(Available data)

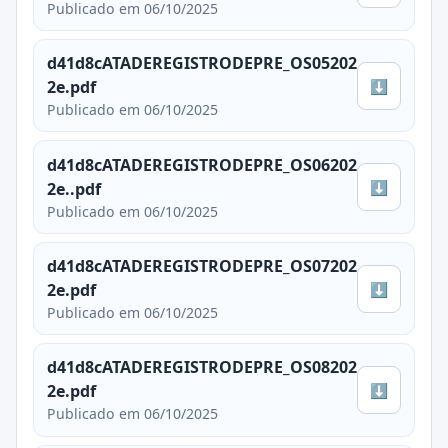
Publicado em 06/10/2025
d41d8cATADEREGISTRODEPRE_OS05202
⬇
2e.pdf
Publicado em 06/10/2025
d41d8cATADEREGISTRODEPRE_OS06202
⬇
2e..pdf
Publicado em 06/10/2025
d41d8cATADEREGISTRODEPRE_OS07202
⬇
2e.pdf
Publicado em 06/10/2025
d41d8cATADEREGISTRODEPRE_OS08202
⬇
2e.pdf
Publicado em 06/10/2025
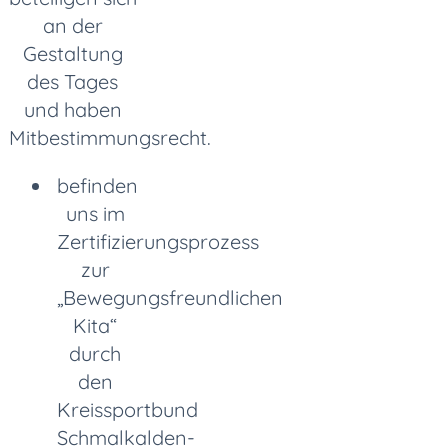
an der
Gestaltung
des Tages
und haben
Mitbestimmungsrecht.
befinden
uns im
Zertifizierungsprozess
zur
„Bewegungsfreundlichen
Kita“
durch
den
Kreissportbund
Schmalkalden-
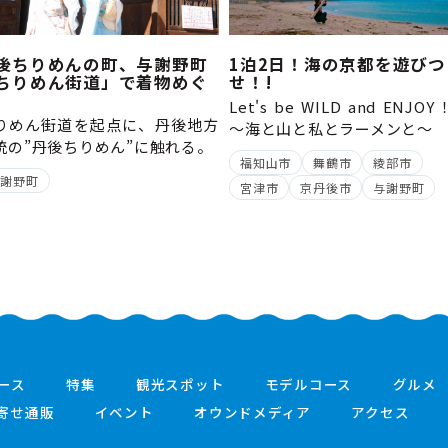
後ちりめんの町、与謝野町
1泊2日！海の京都を遊びつ
ちりめん街道」で着物めぐ
せ！!
Let's be WILD and ENJO
りめん街道を起点に、丹後地方
～海と山と私とラーメンと
統の”丹後ちりめん”に触れる。
福知山市
舞鶴市
綾部市
与謝野町
宮津市
京丹後市
与謝野町
ース
特集
観光スポット
モデルコース
グルメ
寄せ通販
イベント
オウンドメディア
アクセス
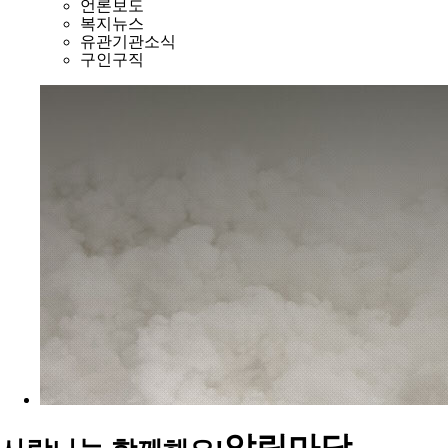
언론보도
복지뉴스
유관기관소식
구인구직
알림마당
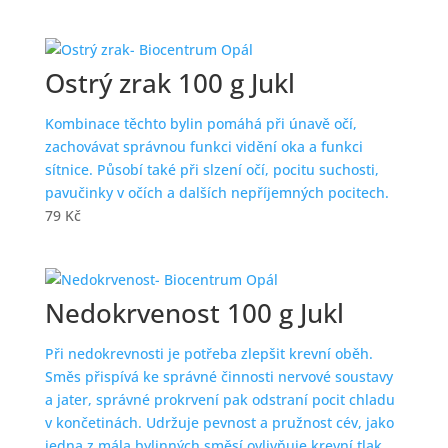
Ostrý zrak 100 g Jukl
Kombinace těchto bylin pomáhá při únavě očí,
zachovávat správnou funkci vidění oka a funkci
sítnice. Působí také při slzení očí, pocitu suchosti,
pavučinky v očích a dalších nepříjemných pocitech.
79
Kč
Nedokrvenost 100 g Jukl
Při nedokrevnosti je potřeba zlepšit krevní oběh.
Směs přispívá ke správné činnosti nervové soustavy
a jater, správné prokrvení pak odstraní pocit chladu
v končetinách. Udržuje pevnost a pružnost cév, jako
jedna z mála bylinných směsí ovlivňuje krevní tlak.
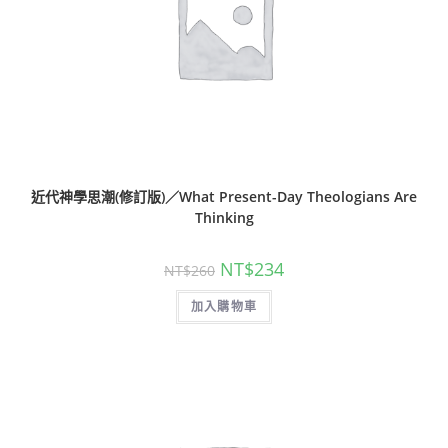
近代神學思潮(修訂版)／What Present-Day Theologians Are
Thinking
NT$
234
NT$
260
加入購物車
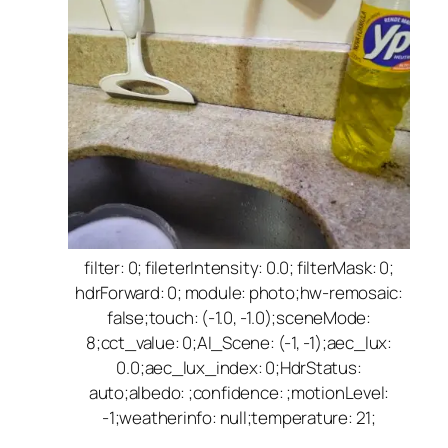
filter: 0; fileterIntensity: 0.0; filterMask: 0;
hdrForward: 0; module: photo;hw-remosaic:
false;touch: (-1.0, -1.0);sceneMode:
8;cct_value: 0;AI_Scene: (-1, -1);aec_lux:
0.0;aec_lux_index: 0;HdrStatus:
auto;albedo: ;confidence: ;motionLevel:
-1;weatherinfo: null;temperature: 21;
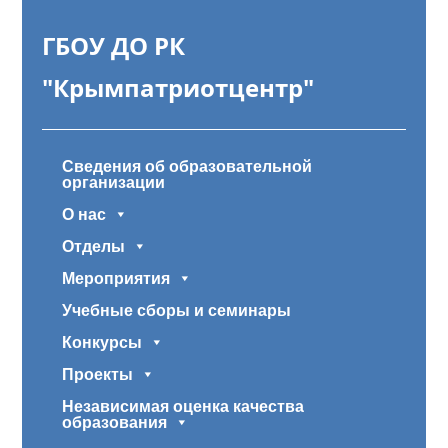
ГБОУ ДО РК
"Крымпатриотцентр"
Сведения об образовательной
организации
О нас
Отделы
Мероприятия
Учебные сборы и семинары
Конкурсы
Проекты
Независимая оценка качества
образования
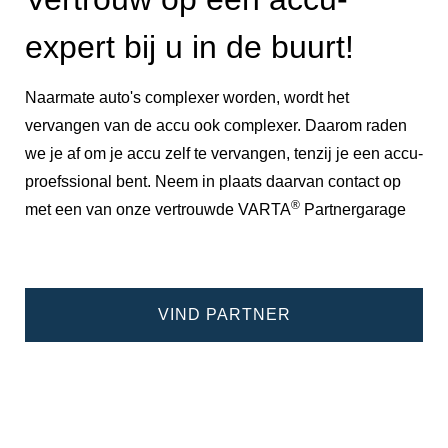
expert bij u in de buurt!
Naarmate auto's complexer worden, wordt het
vervangen van de accu ook complexer. Daarom raden
we je af om je accu zelf te vervangen, tenzij je een accu-
proefssional bent. Neem in plaats daarvan contact op
®
met een van onze vertrouwde VARTA
Partnergarage
VIND PARTNER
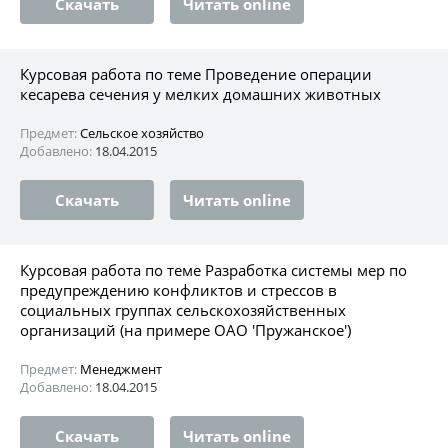
Скачать
Читать online
Курсовая работа по теме Проведение операции
кесарева сечения у мелких домашних животных
Предмет:
Сельское хозяйство
Добавлено:
18.04.2015
Скачать
Читать online
Курсовая работа по теме Разработка системы мер по
предупреждению конфликтов и стрессов в
социальных группах сельскохозяйственных
организаций (на примере ОАО 'Пружанское')
Предмет:
Менеджмент
Добавлено:
18.04.2015
Скачать
Читать online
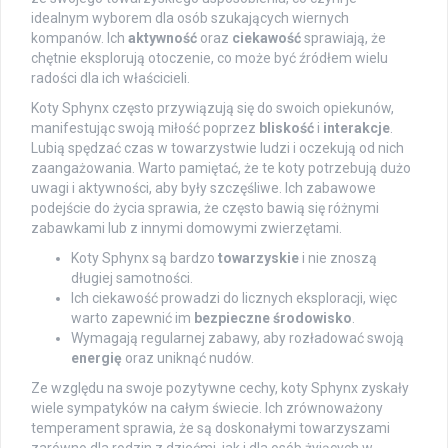
idealnym wyborem dla osób szukających wiernych
kompanów. Ich
aktywność
oraz
ciekawość
sprawiają, że
chętnie eksplorują otoczenie, co może być źródłem wielu
radości dla ich właścicieli.
Koty Sphynx często przywiązują się do swoich opiekunów,
manifestując swoją miłość poprzez
bliskość
i
interakcje
.
Lubią spędzać czas w towarzystwie ludzi i oczekują od nich
zaangażowania. Warto pamiętać, że te koty potrzebują dużo
uwagi i aktywności, aby były szczęśliwe. Ich zabawowe
podejście do życia sprawia, że często bawią się różnymi
zabawkami lub z innymi domowymi zwierzętami.
Koty Sphynx są bardzo
towarzyskie
i nie znoszą
długiej samotności.
Ich ciekawość prowadzi do licznych eksploracji, więc
warto zapewnić im
bezpieczne środowisko
.
Wymagają regularnej zabawy, aby rozładować swoją
energię
oraz uniknąć nudów.
Ze względu na swoje pozytywne cechy, koty Sphynx zyskały
wiele sympatyków na całym świecie. Ich zrównoważony
temperament sprawia, że są doskonałymi towarzyszami
zarówno dla rodzin z dziećmi, jak i dla osób żyjących w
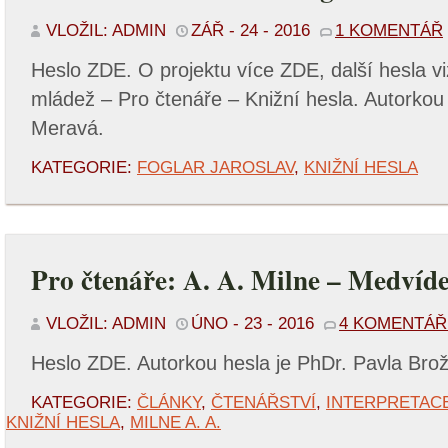
VLOŽIL: ADMIN
ZÁŘ - 24 - 2016
1 KOMENTÁŘ
Heslo ZDE. O projektu více ZDE, další hesla viz
mládež – Pro čtenáře – Knižní hesla. Autorkou
Meravá.
KATEGORIE:
FOGLAR JAROSLAV
,
KNIŽNÍ HESLA
Pro čtenáře: A. A. Milne – Medvíd
VLOŽIL: ADMIN
ÚNO - 23 - 2016
4 KOMENTÁ
Heslo ZDE. Autorkou hesla je PhDr. Pavla Bro
KATEGORIE:
ČLÁNKY
,
ČTENÁŘSTVÍ
,
INTERPRETACE
KNIŽNÍ HESLA
,
MILNE A. A.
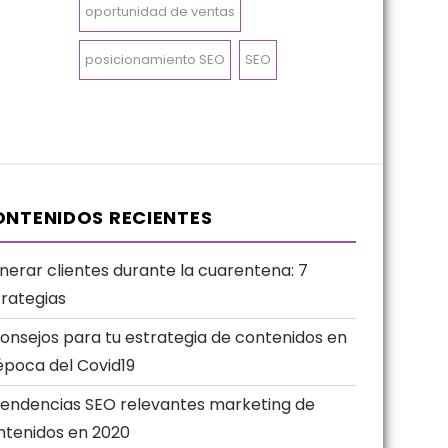
oportunidad de ventas
posicionamiento SEO
SEO
NTENIDOS RECIENTES
nerar clientes durante la cuarentena: 7
trategias
consejos para tu estrategia de contenidos en
época del Covid19
Tendencias SEO relevantes marketing de
ntenidos en 2020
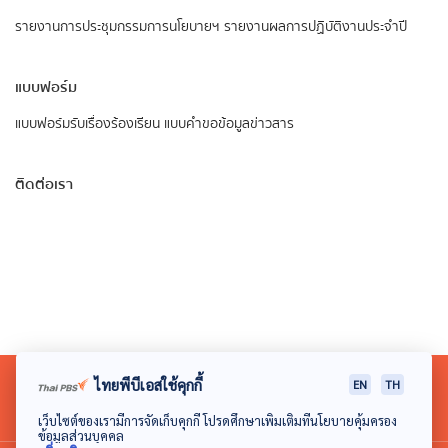
รายงานการประชุมกรรมการนโยบายฯ
รายงานผลการปฏิบัติงานประจำปี
แบบฟอร์ม
แบบฟอร์มรับเรื่องร้องเรียน
แบบคำขอข้อมูลข่าวสาร
ติดต่อเรา
ไทยพีบีเอสใช้คุกกี้
EN
TH
เว็บไซต์ของเรามีการจัดเก็บคุกกี้ โปรดศึกษาเพิ่มเติมที่นโยบายคุ้มครอง
ข้อมูลส่วนบุคคล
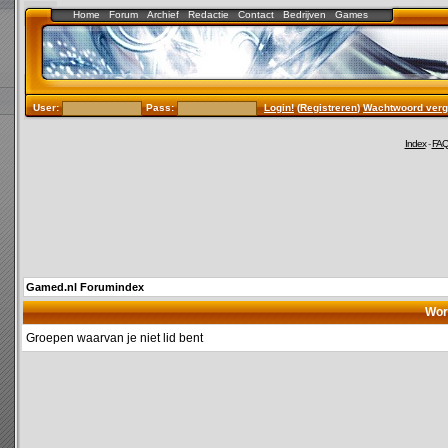
Home
Forum
Archief
Redactie
Contact
Bedrijven
Games
User:
Pass:
Login!
(
Registreren
)
Wachtwoord verg
Index
-
FA
Gamed.nl Forumindex
Wor
Groepen waarvan je niet lid bent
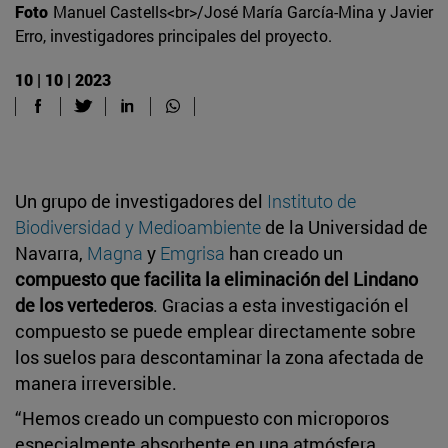
Foto
Manuel Castells<br>/José María García-Mina y Javier
Erro, investigadores principales del proyecto.
10 | 10 | 2023
Un grupo de investigadores del
Instituto de
Biodiversidad y Medioambiente
de la Universidad de
Navarra,
Magna
y
Emgrisa
han creado un
compuesto que facilita la eliminación del Lindano
de los vertederos
. Gracias a esta investigación el
compuesto se puede emplear directamente sobre
los suelos para descontaminar la zona afectada de
manera irreversible.
“Hemos creado un compuesto con microporos
especialmente absorbente en una atmósfera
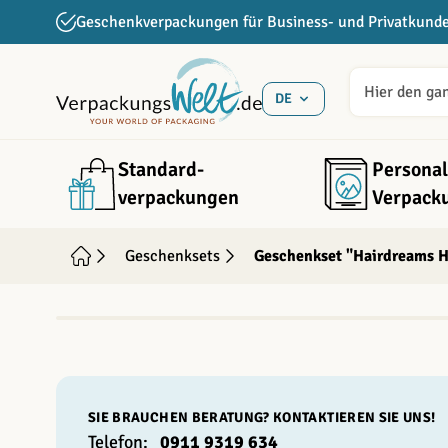
Direkt zum Inhalt
Geschenkverpackungen für Business- und Privatkund
DE
Standard­
Personal
verpackungen
Verpack
Geschenksets
Geschenkset "Hairdreams H
SIE BRAUCHEN BERATUNG? KONTAKTIEREN SIE UNS!
Telefon:
0911 9319 634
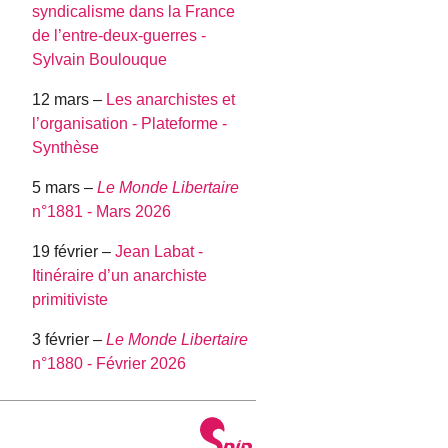
syndicalisme dans la France
de l’entre-deux-guerres -
Sylvain Boulouque
12 mars –
Les anarchistes et
l’organisation - Plateforme -
Synthèse
5 mars –
Le Monde Libertaire
n°1881 - Mars 2026
19 février –
Jean Labat -
Itinéraire d’un anarchiste
primitiviste
3 février –
Le Monde Libertaire
n°1880 - Février 2026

(End Available data)

● Exercise prompt: Count the lines above in which the string "Курсовая" occurs, and write the number with no other text.

● Output for this task: 2